Benedict had sensationally resigned on 28 February 2013, citing mental and physical exhaustion, opening the way for a conclave of cardinals to elect as pope the 76-year-old Cardinal Bergoglio, Archbishop of Buenos Aires, two weeks later.

As pope, Francis inherited the historic burden of centuries of theological controversy across Christianity and the church’s own culture wars between conservatives and progressives on both doctrinal and social matters; the diplomatic challenge of continuing to improve relations with the leaders of Judaism and Islam started by Benedict and his predecessor John Paul II; the requirement to rethink the administration of the Vatican and its investments in the long hangover from the Vatican banking scandal of the 1980s; and a decades-long controversy in which the Catholic church had covered up or failed to resolve multiple cases involving priests guilty of sexual abuse.
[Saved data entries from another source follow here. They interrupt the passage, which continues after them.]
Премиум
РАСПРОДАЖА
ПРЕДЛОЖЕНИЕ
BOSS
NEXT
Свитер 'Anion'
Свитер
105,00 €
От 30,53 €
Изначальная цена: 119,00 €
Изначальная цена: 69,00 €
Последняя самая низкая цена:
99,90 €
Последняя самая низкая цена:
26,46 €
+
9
He also brought the climate crisis into the Church’s social teaching for the first time and took on questions of cultural restitution from the Vatican’s holdings, and from the Catholic church more broadly. On a papal visit to Canada in July 2022 he apologised for the violent forced assimilation of Indigenous communities.

Pope Francis appeals to Franciscan symbolism of “human solidarity”
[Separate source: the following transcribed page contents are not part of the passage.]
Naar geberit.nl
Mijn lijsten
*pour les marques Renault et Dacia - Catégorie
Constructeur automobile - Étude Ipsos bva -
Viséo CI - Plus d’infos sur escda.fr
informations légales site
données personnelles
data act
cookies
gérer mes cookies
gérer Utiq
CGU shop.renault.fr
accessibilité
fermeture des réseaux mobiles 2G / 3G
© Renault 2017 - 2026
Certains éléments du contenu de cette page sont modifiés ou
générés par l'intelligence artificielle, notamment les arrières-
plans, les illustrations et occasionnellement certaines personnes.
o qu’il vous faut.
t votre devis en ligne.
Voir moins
By taking the name Francis, the new pope was aligning himself with a saint whose mythical concern for the poor, for human dignity and for communing with nature are represented in the work of early Renaissance masters and their successors. Within a century of the saint’s death in 1226 he was depicted in church paintings across Europe, in his simple friar’s cassock, preaching to the birds or receiving the stigmata associated with Christ’s death on the cross. These defining images included the celebrated cycle of Giotto frescoes in the basilica at Assisi, from the last years of the 13th century, a series of paintings regularly credited with launching the Italian Renaissance a century later.
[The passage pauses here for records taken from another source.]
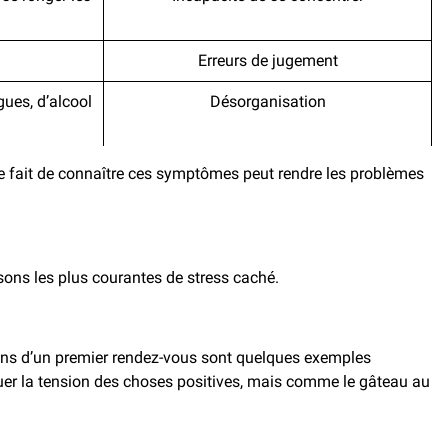
Erreurs de jugement
ues, d’alcool
Désorganisation
e fait de connaître ces symptômes peut rendre les problèmes
isons les plus courantes de stress caché.
illons d’un premier rendez-vous sont quelques exemples
quer la tension des choses positives, mais comme le gâteau au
When Francis issued an encyclical addressing the climate crisis, drawing on his training as a chemist and calling for shared stewardship of the environment, he took its title, in medieval Latin, Laudato Si’ (Praise Be to You, 2015), from St Francis of Assisi’s Canticle of the Creatures. The encyclical, issued in the lead-up to the signing of the 2015 Paris climate accord, was the first time that the Catholic church had made climate change part of its teaching.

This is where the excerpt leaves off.